Writing VoltDB Apps in Java Q&A
Join the DZone community and get the full member experience.
Join For FreeCurator's Note: The content of this article refers to VoltDB 2.8.2.
NewSQL and NoSQL databases present developers with a new and interesting programming model where there are fewer connections to the database, query parallelism, partitions and an easy model for supporting new clusters. Last month I presented a webinar introducing the basics of application development using VoltDB. We had a lot of great questions and I thought it would be handy to write them up and share the answers with everyone.
Q: Can you address how you would handle joining
tables that have different partition keys? Would you not partition the
tables in that case?
A: For multi-partition queries you join replicated
tables and partitioned tables, and you can join two or more partitioned
tables but they have to be joined on all table’s partition key.
If the query has a where clause that limits the query to a single partition, it can be executed as a single partition query. For single partition queries, you can join any combination of replicated and partitioned tables.
In all cases, consider joining on columns supported by indices (so that they are fast).
There are a number of factors to consider when joining tables in general sense. Should the table be a replicated table, thus local to every partition, or is it too large? For example, I may have a “users” table that contains thousands of users. I may need to map those users to a role and there may be only seven or eight roles within this “roles” table. In this case, it is safe to partition the “users” table and to replicate the “roles” table.
Consider though if your “users” table was joining with an “orders” table. This “orders” table may have thousands or millions of rows, making it a poor candidate for replication.
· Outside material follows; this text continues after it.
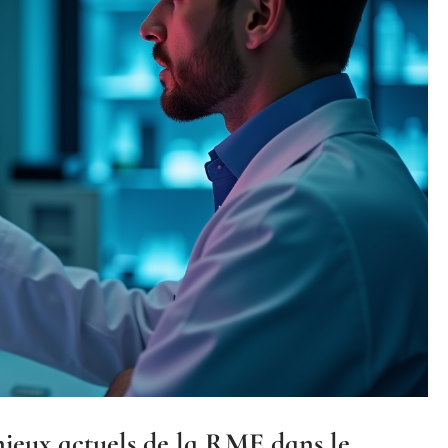
njeux actuels de la RME dans le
Further, because of business rules it may be necessary to partition the orders on something other than the user but instead on the order ID. A join in this circumstance would result in a multi-partition query.
Q: When writing VoltDB SQL select statement that
makes use of a non-unique index, does all the selected columns need to
be included in the ORDER BY clause, in order to guarantee a
deterministic behavior?
A: This is generally true since the non-unique index
does not guarantee the relative ordering of records with duplicate
indexed columns and different non-indexed columns. However, if ALL of
the selected columns are indexed columns in the selected index, the
columns do not need to be included in the ORDER BY clause.
If there are other (non-indexed) columns, the ORDER BY clause should include all of the selected columns.
For a unique index, the values of any other columns would be completely determined by the indexed column’s ordering.
Q: PostgreSQL has an ARRAY [] cell type, which we extensively use. Does VoltDB has something like that?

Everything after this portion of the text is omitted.